The article said, “The indicted journalists, the SNS being monitored, and the freedom of press and speech find themselves languishing during these rough times in South Korea.”

In regards to the whereabouts of president Park during the seven-hour period on the day when the Sewol ferry disaster took place, the article said, “Her absence has been dealt with in a parliamentary audit in July, and has continued to stir up controversy.” It added, “Seoul bureau chief Sankei Kato based his controversial article on local Korean media reports, including the conservative Korean daily Chosun Ilbo, claiming that during those hours, President Park may have been together with a divorced former aide.”

Le Monde went on to say that the Japanese journalist was indicted through the report of a local conservative group in a country where a defamation charge can lead to a maximum sentence of seven years in prison. The French newspaper quoted South Korea’s center-leftist vernacular daily Hangyoreh, describing the indictment as possibly a politically-motivated incrimination. The article also quoted Japanese government spokesman Yoshide Shiga who said on Oct. 9th, “This indictment is very worrisome in light of press freedom and bilateral ties between Japan and South Korea.” Le Monde said that the following day, Reporters Without Border wrote that the issue of President Park’s whereabouts “falls under the category of public interests.”

U.S. Department of State Spokeswoman Jen Psaki was quoted by the article as saying that the United States administration expressed concerns over Korean law stipulating defamation charges can be brought to criminal trials.

In another example demonstrating the increasing danger of criticizing President Park and her family in South Korea, the newspaper cited the criminal trial of Kim Eo-jun and Joo Jin-woo.

Le Monde says, “the two Korean journalists are being prosecuted over defamation charges of President Park’s younger brother Park Ji-man, and are awaiting a December court verdict.” “If they committed a wrongful act, it’s just that they raised allegations that the president’s younger brother may have been involved in the 2011 death of President Park’s two relatives.”

Le Monde also voiced its worries about the South Korean prosecution, which seeks to look into what’s going on in SNS, including Kakao Talk, South Korea’s No. 1 messaging app. Le Monde said, “South Korean law authorities go as far as to monitor social networking services, after President Park said on Sept. 16th, “Disparagement of the president is going overboard.” The regulatory move prompts “numerous South Koreans to depart Kakao Talk for Telegram, a Russian messaging app known for offering better security to users.

According to Le Monde, “new subscribers to the Russian app say hello to each other, saying, “Welcome to your Cyber refuge.”

Eonomist publishes an article anti-democratic restrictions the Park administration imposed

The British weekly Economist also offers a sharp criticism about a series of authoritarian moves made by the Park administration, describing the illiberal setbacks in South Korea as “Insult to injury.”

Comments from Daum:


If someone criticizes the government, he is called a commie.
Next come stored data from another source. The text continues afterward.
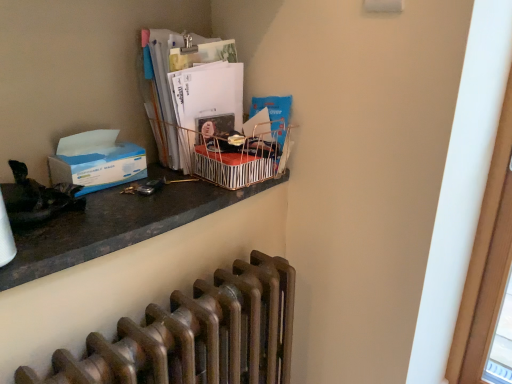 Find the location of a particular element. The height and width of the screenshot is (384, 512). free area in between blue paper at left and matte paper magazine at upper center is located at coordinates (145, 179). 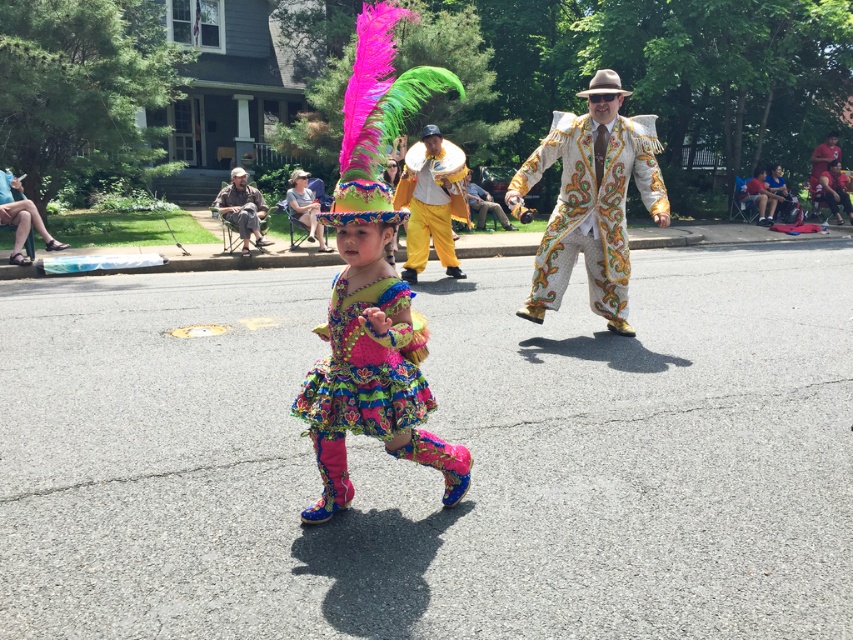 Question: Does white textured suit at center have a larger size compared to matte red shirt at center?

Choices:
 (A) yes
 (B) no

Answer: (A)

Question: Is white textured suit at center behind yellow satin suit at center?

Choices:
 (A) no
 (B) yes

Answer: (A)

Question: Based on their relative distances, which object is farther from the multicolored sequined dress at center?

Choices:
 (A) matte yellow hat at upper center
 (B) beige fabric chair at left

Answer: (B)

Question: Considering the real-world distances, which object is closest to the yellow satin suit at center?

Choices:
 (A) multicolored sequined dress at center
 (B) matte red shirt at center
 (C) beige fabric chair at left

Answer: (C)

Question: Which object appears closest to the camera in this image?

Choices:
 (A) matte red shirt at center
 (B) multicolored sequined dress at center
 (C) matte yellow hat at upper center

Answer: (B)

Question: From the image, what is the correct spatial relationship of multicolored sequined dress at center in relation to matte yellow hat at upper center?

Choices:
 (A) right
 (B) left

Answer: (A) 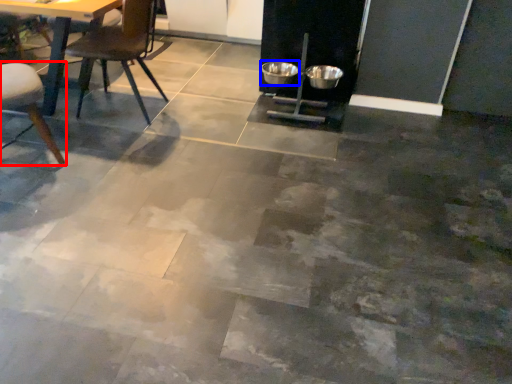 Question: Which of the following is the farthest to the observer, chair (highlighted by a red box) or bowl (highlighted by a blue box)?

Choices:
 (A) chair
 (B) bowl

Answer: (B) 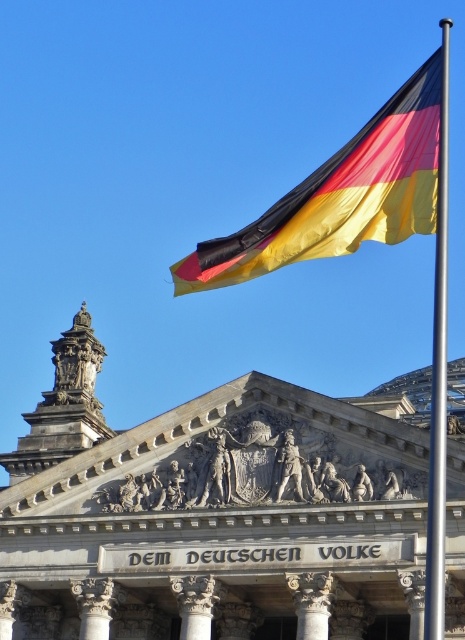 Is polyester flag at upper right bigger than silver metallic pole at upper right?

Correct, polyester flag at upper right is larger in size than silver metallic pole at upper right.

Image resolution: width=465 pixels, height=640 pixels. Describe the element at coordinates (341, 195) in the screenshot. I see `polyester flag at upper right` at that location.

Does point (397, 120) lie in front of point (437, 372)?

Yes.

At what (x,y) coordinates should I click in order to perform the action: click on polyester flag at upper right. Please return your answer as a coordinate pair (x, y). Looking at the image, I should click on (341, 195). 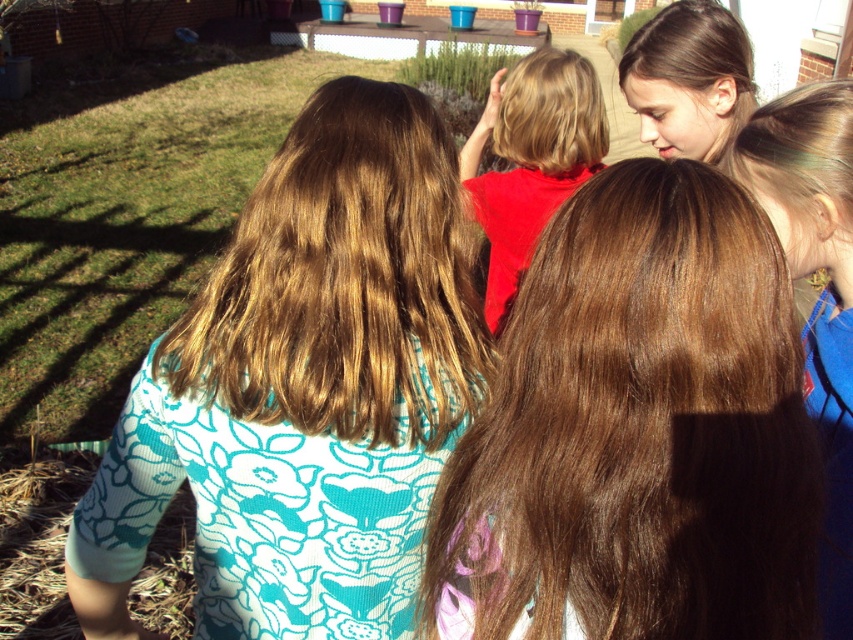 Where is `brown silky hair at center`? brown silky hair at center is located at coordinates (637, 432).

Image resolution: width=853 pixels, height=640 pixels. What do you see at coordinates (637, 432) in the screenshot? I see `brown silky hair at center` at bounding box center [637, 432].

Which is in front, point (566, 497) or point (627, 76)?

Point (566, 497) is more forward.

You are a GUI agent. You are given a task and a screenshot of the screen. Output one action in this format:
    pyautogui.click(x=<x>, y=<y>)
    Task: Click on the brown silky hair at center
    The height and width of the screenshot is (640, 853).
    Given the screenshot: What is the action you would take?
    pyautogui.click(x=637, y=432)

Which is in front, point (369, 268) or point (486, 118)?

Positioned in front is point (369, 268).

Who is positioned more to the right, brown wavy hair at center or matte red shirt at center?

matte red shirt at center

This screenshot has width=853, height=640. I want to click on brown wavy hair at center, so click(344, 280).

Based on the photo, measure the distance between brown silky hair at center and brown hair at upper right.

brown silky hair at center and brown hair at upper right are 9.40 inches apart.

Between point (527, 326) and point (836, 93), which one is positioned behind?

The point (836, 93) is more distant.

You are a GUI agent. You are given a task and a screenshot of the screen. Output one action in this format:
    pyautogui.click(x=<x>, y=<y>)
    Task: Click on the brown silky hair at center
    
    Given the screenshot: What is the action you would take?
    pyautogui.click(x=637, y=432)

You are a GUI agent. You are given a task and a screenshot of the screen. Output one action in this format:
    pyautogui.click(x=<x>, y=<y>)
    Task: Click on the brown silky hair at center
    This screenshot has height=640, width=853.
    Given the screenshot: What is the action you would take?
    pyautogui.click(x=637, y=432) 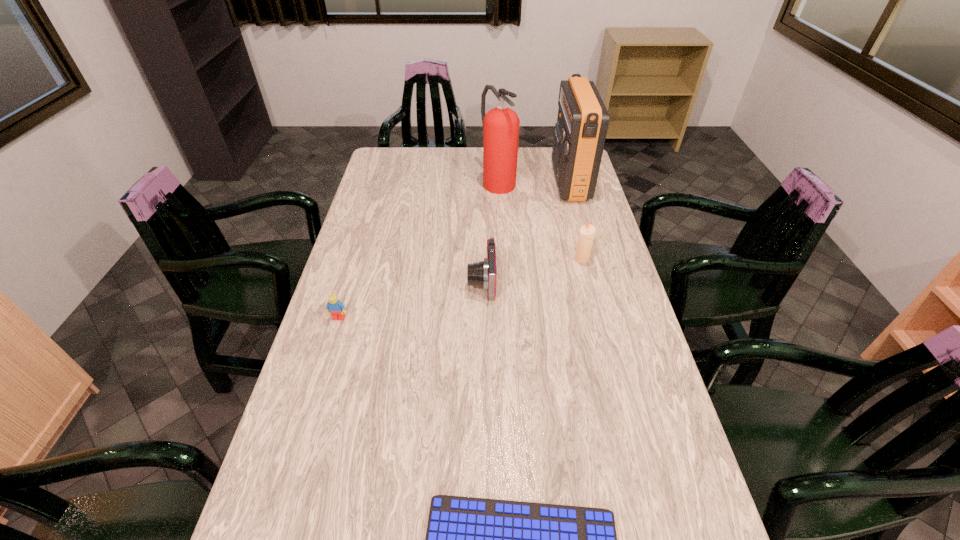 Image resolution: width=960 pixels, height=540 pixels. What are the coordinates of `object located in the far right corner section of the desktop` in the screenshot? It's located at (580, 132).

What are the coordinates of `vacant space at the left edge of the desktop` in the screenshot? It's located at (404, 204).

Locate an element on the screen. The width and height of the screenshot is (960, 540). free point at the right edge is located at coordinates (618, 421).

Locate an element on the screen. The image size is (960, 540). vacant position at the far left corner of the desktop is located at coordinates (381, 151).

The image size is (960, 540). I want to click on vacant area that lies between the Lego and the radio receiver, so click(x=454, y=250).

At what (x,y) coordinates should I click in order to perform the action: click on free space that is in between the candle and the Lego. Please return your answer as a coordinate pair (x, y). This screenshot has height=540, width=960. Looking at the image, I should click on (461, 289).

Image resolution: width=960 pixels, height=540 pixels. Find the location of `vacant space that's between the radio receiver and the leftmost object`. vacant space that's between the radio receiver and the leftmost object is located at coordinates (454, 250).

This screenshot has width=960, height=540. Find the location of `vacant area that lies between the radio receiver and the candle`. vacant area that lies between the radio receiver and the candle is located at coordinates (576, 220).

This screenshot has height=540, width=960. What are the coordinates of `vacant space that is in between the second shortest object and the camera` in the screenshot? It's located at (410, 300).

Identify the location of vacant area between the radio receiver and the fire extinguisher. click(x=534, y=181). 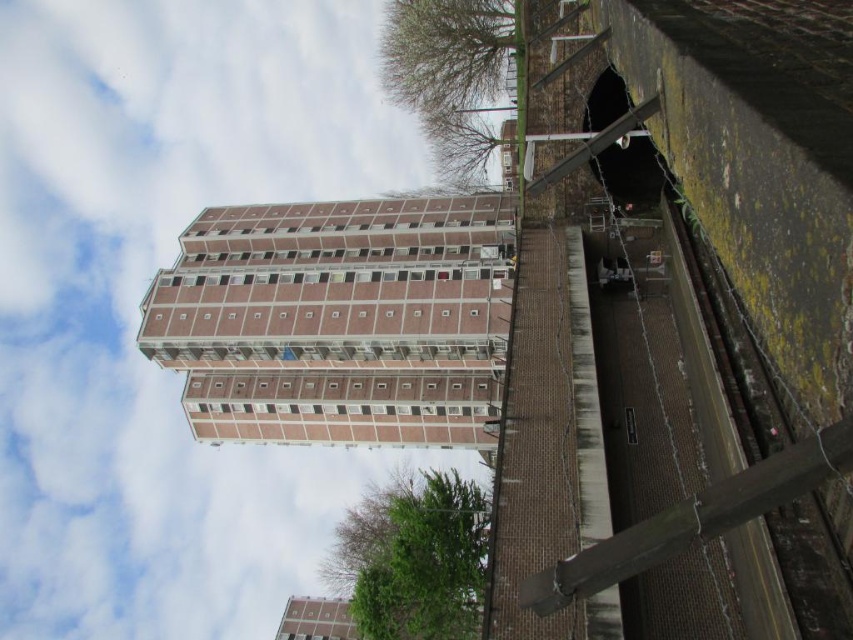 Question: Which object is farther from the camera taking this photo?

Choices:
 (A) brick textured building at center
 (B) brick building at center

Answer: (A)

Question: Is brick building at center positioned in front of brick textured building at center?

Choices:
 (A) yes
 (B) no

Answer: (A)

Question: Which of the following is the farthest from the observer?

Choices:
 (A) brick building at center
 (B) brick textured building at center

Answer: (B)

Question: Is brick building at center below brick textured building at center?

Choices:
 (A) yes
 (B) no

Answer: (B)

Question: Can you confirm if brick building at center is positioned below brick textured building at center?

Choices:
 (A) yes
 (B) no

Answer: (B) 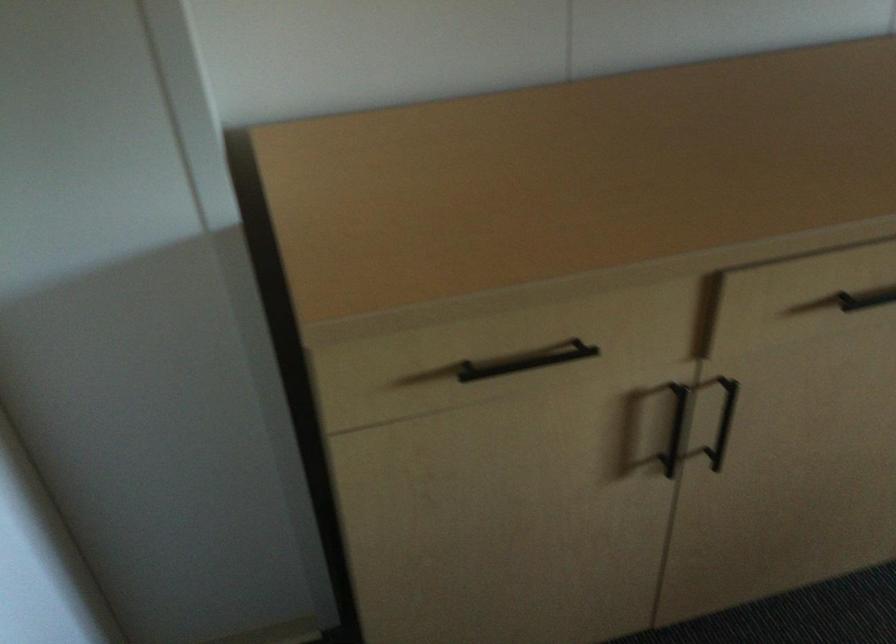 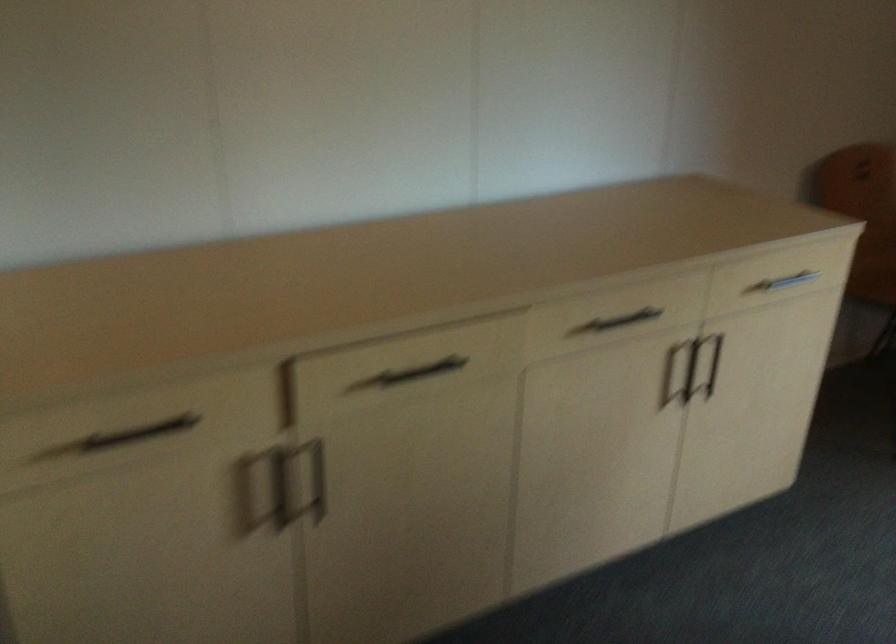 Which direction would the cameraman need to move to produce the second image?

The movement direction of the cameraman is right, backward.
But the way the government suppress the speech freedom shows they are more of commies.

하늘의 별:

National decency takes a plunge internationally!


I didn’t know who she might have been with. I saw it for the first time in this foreign news report.


We have already been reduced to a backward country. You don’t have to go any further than looking at the Sewol incident.


A foreign news media outlet wrote this kind of report, but our media is like a North Korean broadcaster.[He appears to criticize the silence of local media.] ke ke ke. That just makes me laugh. That’s why Sankei raised the question about whether South Korea is a country of human rights.


Be they president or not, roundly criticizing someone for misbehavior is the right thing to do. No exceptions should be made for Park Chung-hee, Roh Moo-hyun, Kim Dae-jung, Kim Young-sam.